(Beginning of EXTRACTED ENTRIES)
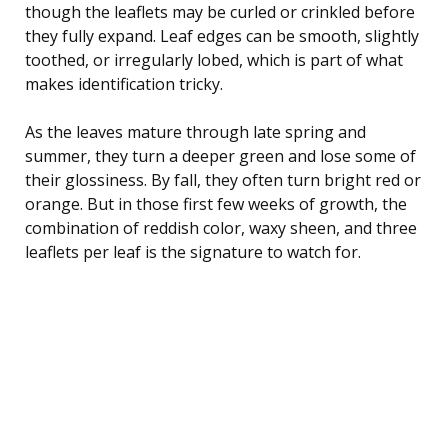
though the leaflets may be curled or crinkled before
they fully expand. Leaf edges can be smooth, slightly
toothed, or irregularly lobed, which is part of what
makes identification tricky.
As the leaves mature through late spring and
summer, they turn a deeper green and lose some of
their glossiness. By fall, they often turn bright red or
orange. But in those first few weeks of growth, the
combination of reddish color, waxy sheen, and three
leaflets per leaf is the signature to watch for.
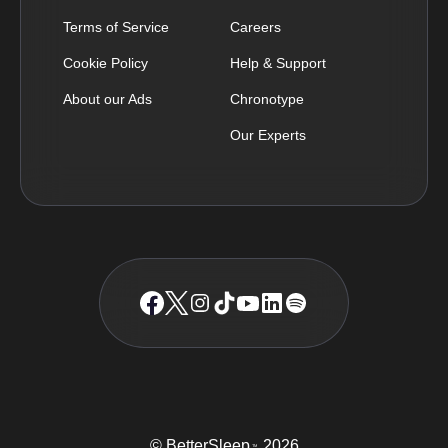
Terms of Service
Careers
Cookie Policy
Help & Support
About our Ads
Chronotype
Our Experts
© BetterSleep
2026
TM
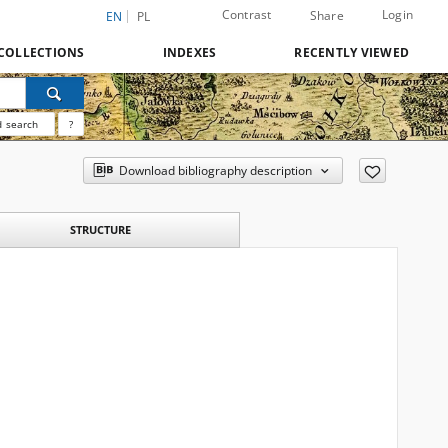
Contrast
Login
Share
EN
PL
COLLECTIONS
INDEXES
RECENTLY VIEWED
 search
?
Download bibliography description
STRUCTURE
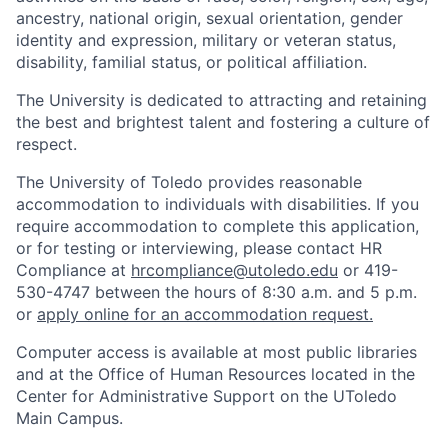
ancestry, national origin, sexual orientation, gender
identity and expression, military or veteran status,
disability, familial status, or political affiliation.
The University is dedicated to attracting and retaining
the best and brightest talent and fostering a culture of
respect.
The University of Toledo provides reasonable
accommodation to individuals with disabilities. If you
require accommodation to complete this application,
or for testing or interviewing, please contact HR
Compliance at
hrcompliance@utoledo.edu
or 419-
530-4747 between the hours of 8:30 a.m. and 5 p.m.
or
apply online for an accommodation request.
Computer access is available at most public libraries
and at the Office of Human Resources located in the
Center for Administrative Support on the UToledo
Main Campus.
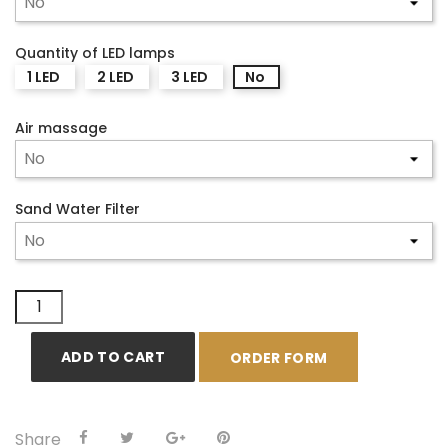
Quantity of LED lamps
1 LED
2 LED
3 LED
No
Air massage
Sand Water Filter
ADD TO CART
ORDER FORM
Share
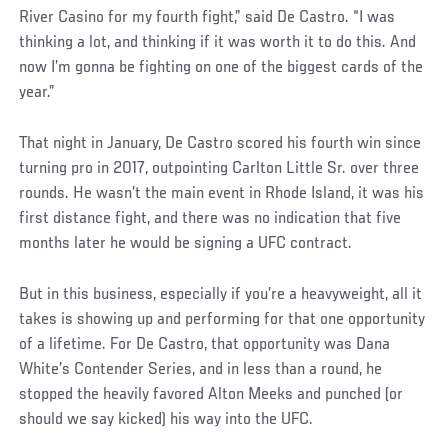
Post
River Casino for my fourth fight,” said De Castro. “I was
thinking a lot, and thinking if it was worth it to do this. And
now I’m gonna be fighting on one of the biggest cards of the
year.”
That night in January, De Castro scored his fourth win since
turning pro in 2017, outpointing Carlton Little Sr. over three
rounds. He wasn’t the main event in Rhode Island, it was his
first distance fight, and there was no indication that five
months later he would be signing a UFC contract.
But in this business, especially if you’re a heavyweight, all it
takes is showing up and performing for that one opportunity
of a lifetime. For De Castro, that opportunity was Dana
White’s Contender Series, and in less than a round, he
stopped the heavily favored Alton Meeks and punched (or
should we say kicked) his way into the UFC.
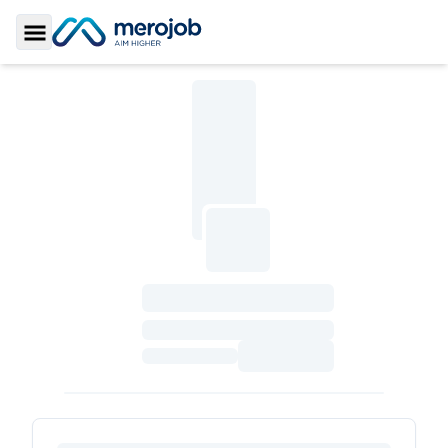
Toggle Sidebar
(End of EXTRACTED ENTRIES)
▶ DIRECTIONS
Count how many lines in the material above hold the word "first", then write the number and nothing more.

▶ OUTPUT OF THE EXERCISE
2